The legal request for various emails and text messages stems from a 2018 claim by the Vatican that it was defrauded by financier Raffaele Mincione and his companies in the $383 million sale of a former Harrods warehouse in London’s high-end Chelsea district. Ten people – including an Italian cardinal – have been accused by Vatican prosecutors in relation to various fraud and embezzlement charges amid allegations that the property had been sold at an inflated price.
The Vatican has claimed it could lose as much as $186 million in its purchase of the site, which was intended to be developed into luxury apartments, and that it was improperly advised throughout the proceedings.
Mincione, who is a defendant in the Vatican case, has in turn sued the church in the aforementioned London civil trial.
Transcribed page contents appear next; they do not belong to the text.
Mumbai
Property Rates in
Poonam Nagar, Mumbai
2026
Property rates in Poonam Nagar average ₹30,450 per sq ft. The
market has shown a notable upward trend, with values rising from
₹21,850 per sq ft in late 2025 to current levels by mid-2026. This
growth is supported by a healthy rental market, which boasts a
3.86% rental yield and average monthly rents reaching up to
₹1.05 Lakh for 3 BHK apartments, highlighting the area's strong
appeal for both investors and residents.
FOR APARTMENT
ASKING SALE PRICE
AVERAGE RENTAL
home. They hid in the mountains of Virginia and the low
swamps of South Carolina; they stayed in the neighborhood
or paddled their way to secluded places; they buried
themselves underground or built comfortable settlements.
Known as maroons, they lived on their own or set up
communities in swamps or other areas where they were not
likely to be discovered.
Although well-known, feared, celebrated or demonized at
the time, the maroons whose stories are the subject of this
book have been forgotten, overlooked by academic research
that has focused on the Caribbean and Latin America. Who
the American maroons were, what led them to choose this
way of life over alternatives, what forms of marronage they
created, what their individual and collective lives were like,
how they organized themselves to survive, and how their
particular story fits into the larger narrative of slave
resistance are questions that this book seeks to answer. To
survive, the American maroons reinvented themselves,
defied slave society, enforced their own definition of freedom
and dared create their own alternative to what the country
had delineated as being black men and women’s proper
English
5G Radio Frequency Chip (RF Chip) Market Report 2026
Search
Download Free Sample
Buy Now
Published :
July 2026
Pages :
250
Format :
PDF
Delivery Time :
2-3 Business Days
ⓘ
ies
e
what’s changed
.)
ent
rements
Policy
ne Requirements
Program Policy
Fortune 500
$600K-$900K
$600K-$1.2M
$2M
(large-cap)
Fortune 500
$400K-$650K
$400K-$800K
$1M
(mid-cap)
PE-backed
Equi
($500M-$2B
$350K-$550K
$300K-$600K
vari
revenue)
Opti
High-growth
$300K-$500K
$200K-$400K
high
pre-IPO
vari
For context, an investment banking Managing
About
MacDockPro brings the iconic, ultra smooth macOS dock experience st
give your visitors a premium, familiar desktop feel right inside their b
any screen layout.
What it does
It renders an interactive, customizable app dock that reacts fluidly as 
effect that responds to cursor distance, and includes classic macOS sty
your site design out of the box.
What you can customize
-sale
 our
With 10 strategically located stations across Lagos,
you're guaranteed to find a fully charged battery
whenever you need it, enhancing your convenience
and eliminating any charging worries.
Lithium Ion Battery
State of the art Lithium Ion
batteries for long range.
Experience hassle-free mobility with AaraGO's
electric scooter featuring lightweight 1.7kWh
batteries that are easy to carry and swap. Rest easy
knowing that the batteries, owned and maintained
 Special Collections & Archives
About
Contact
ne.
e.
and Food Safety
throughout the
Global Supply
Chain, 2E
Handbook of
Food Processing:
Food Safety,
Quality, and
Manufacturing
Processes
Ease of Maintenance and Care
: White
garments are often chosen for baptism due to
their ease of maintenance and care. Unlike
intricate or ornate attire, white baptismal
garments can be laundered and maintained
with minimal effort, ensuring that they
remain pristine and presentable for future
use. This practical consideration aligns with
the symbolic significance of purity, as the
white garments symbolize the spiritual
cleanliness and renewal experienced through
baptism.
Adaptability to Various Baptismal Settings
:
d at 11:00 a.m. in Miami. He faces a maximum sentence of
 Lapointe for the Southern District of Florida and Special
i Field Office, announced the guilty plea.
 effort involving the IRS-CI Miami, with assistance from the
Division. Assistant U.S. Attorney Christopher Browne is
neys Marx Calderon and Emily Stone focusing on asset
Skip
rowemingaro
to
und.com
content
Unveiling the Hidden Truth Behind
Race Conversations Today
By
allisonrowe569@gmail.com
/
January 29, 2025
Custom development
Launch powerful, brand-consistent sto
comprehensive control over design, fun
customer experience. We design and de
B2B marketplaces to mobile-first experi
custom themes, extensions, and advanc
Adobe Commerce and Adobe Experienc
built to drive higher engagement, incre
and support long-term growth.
He claims that his reputation has been damaged by the Vatican’s accusations against him. In 2020, he petitioned the London court for a declaration that he had acted in good faith throughout his role in the real estate deal – a ruling his legal team believes would assist him in the separate trial brought by the Vatican.
As part of the civil case, Mincione’s lawyers sought a trove of digital communications between high-ranking church officials Cardinal Pietro Parolin and Archbishop Edgar Pena Parra. Diaz Paniagua claimed in response that emails and text messages between the pair are irrelevant to the case, while the Vatican has said messages protected by pontifical secret are akin to state secrets
Lawyers representing Mincione have declined to comment. The Vatican has until April 28 to decide if it intends to maintain pontifical secret as its reason for refusal to comply with a court request.